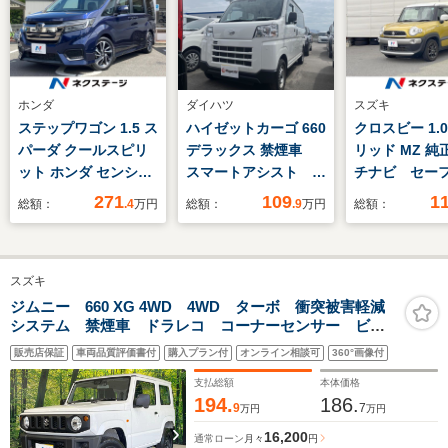
ホンダ
ダイハツ
スズキ
ステップワゴン 1.5 ス
ハイゼットカーゴ 660
クロスビー 1.
パーダ クールスピリ
デラックス 禁煙車
リッド MZ 純
ット ホンダ センシン
スマートアシスト オ
チナビ セー
グ Gathers10型ナ
ートライト ラジオ
サポート ク
271
109
1
総額：
.4
万円
総額：
.9
万円
総額：
ビ 純正リアエンター
プライバシーガラス
ントロール 
テイメント 全周囲カ
フロント・リアコーナ
メラ ETC
メラ ホンダセンシン
ーセンサー アイドリ
Bluetooth 
スズキ
グ 両側パワスラ ハ
ングストップ ヘッド
ド＆LEDフォ
ーフレザーシート
ライトレベライザー
16インチアル
ジムニー 660 XG 4WD 4WD ターボ 衝突被害軽減
システム 禁煙車 ドラレコ コーナーセンサー ビル
LEDヘッドライト 純
リアワイパー エアバ
ール 前席シ
トインETC 純正16インチアルミ 車線逸脱警報 オー
正17インチアルミ
ッグ
ター
販売店保証
車両品質評価書付
購入プラン付
オンライン相談可
360°画像付
トライト
マルチビューカメラシ
支払総額
本体価格
ステム
194.
186.
9
7
万円
万円
16,200
通常ローン
月々
円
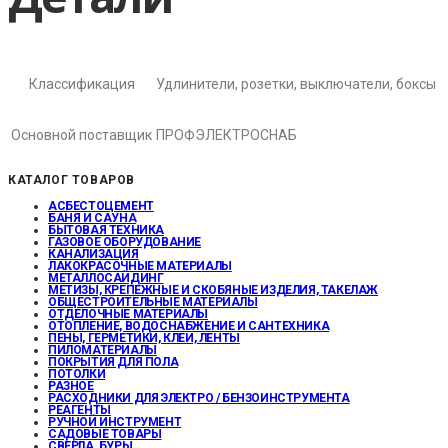
Классификация
Удлинители, розетки, выключатели, боксы
Основной поставщик
ПРОФЭЛЕКТРОСНАБ
КАТАЛОГ ТОВАРОВ
АСБЕСТОЦЕМЕНТ
БАНЯ И САУНА
БЫТОВАЯ ТЕХНИКА
ГАЗОВОЕ ОБОРУДОВАНИЕ
КАНАЛИЗАЦИЯ
ЛАКОКРАСОЧНЫЕ МАТЕРИАЛЫ
МЕТАЛЛОСАЙДИНГ
МЕТИЗЫ, КРЕПЕЖНЫЕ И СКОБЯНЫЕ ИЗДЕЛИЯ, ТАКЕЛАЖ
ОБЩЕСТРОИТЕЛЬНЫЕ МАТЕРИАЛЫ
ОТДЕЛОЧНЫЕ МАТЕРИАЛЫ
ОТОПЛЕНИЕ, ВОДОСНАБЖЕНИЕ И САНТЕХНИКА
ПЕНЫ, ГЕРМЕТИКИ, КЛЕИ, ЛЕНТЫ
ПИЛОМАТЕРИАЛЫ
ПОКРЫТИЯ ДЛЯ ПОЛА
ПОТОЛКИ
РАЗНОЕ
РАСХОДНИКИ ДЛЯ ЭЛЕКТРО / БЕНЗОИНСТРУМЕНТА
РЕАГЕНТЫ
РУЧНОЙ ИНСТРУМЕНТ
САДОВЫЕ ТОВАРЫ
СВЕРЛА, БУРЫ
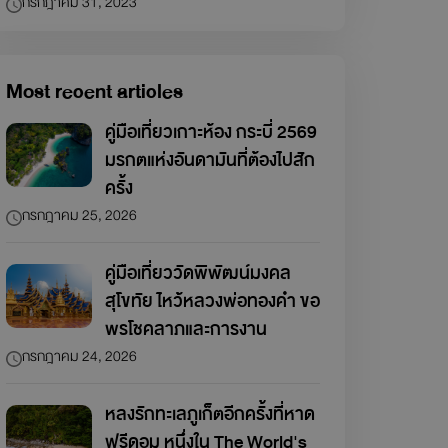
กรกฎาคม 31, 2023
Most recent articles
คู่มือเที่ยวเกาะห้อง กระบี่ 2569
มรกตแห่งอันดามันที่ต้องไปสัก
ครั้ง
กรกฎาคม 25, 2026
คู่มือเที่ยววัดพิพัฒน์มงคล
สุโขทัย ไหว้หลวงพ่อทองคำ ขอ
พรโชคลาภและการงาน
กรกฎาคม 24, 2026
หลงรักทะเลภูเก็ตอีกครั้งที่หาด
ฟรีดอม หนึ่งใน The World's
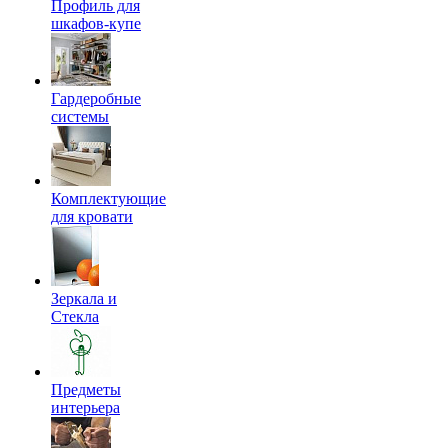
Профиль для
шкафов-купе
Гардеробные
системы
Комплектующие
для кровати
Зеркала и
Стекла
Предметы
интерьера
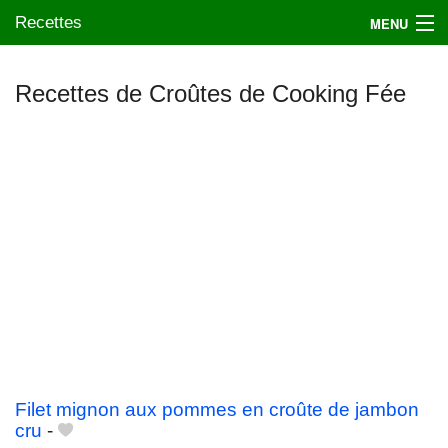
Recettes
MENU
Recettes de Croûtes de Cooking Fée
Mes blogs préférés
Filet mignon aux pommes en croûte de jambon
cru
-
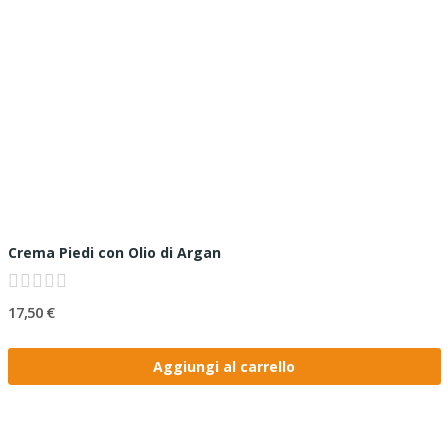
Crema Piedi con Olio di Argan
17,50 €
Aggiungi al carrello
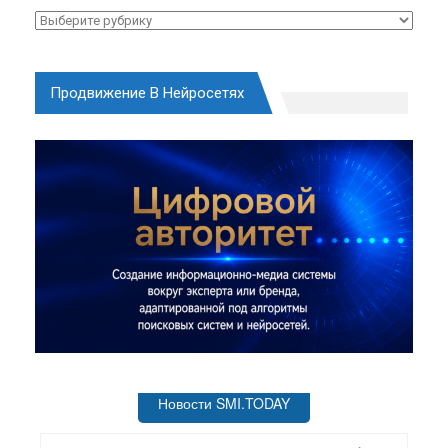
Рубрики
Продвижение В Нейросетях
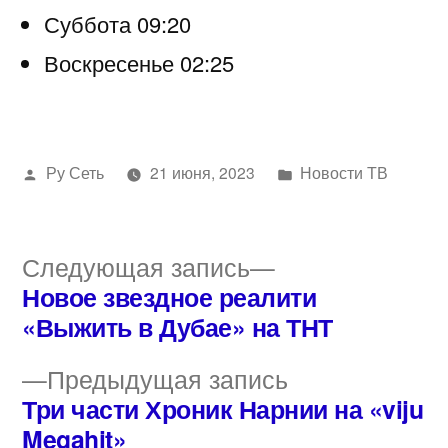
Суббота 09:20
Воскресенье 02:25
Написано
Написано
Ру Сеть
21 июня, 2023
Новости ТВ
автором
в
Следующая
Следующая запись
запись:
Новое звездное реалити
Навигация
«Выжить в Дубае» на ТНТ
по
Предыдущая
Предыдущая запись
записям
запись:
Три части Хроник Нарнии на «viju
Megahit»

——————

Your task is to show every line of the listing above containing "กรกฎาคม".

กรกฎาคม 31, 2023
กรกฎาคม 25, 2026
กรกฎาคม 24, 2026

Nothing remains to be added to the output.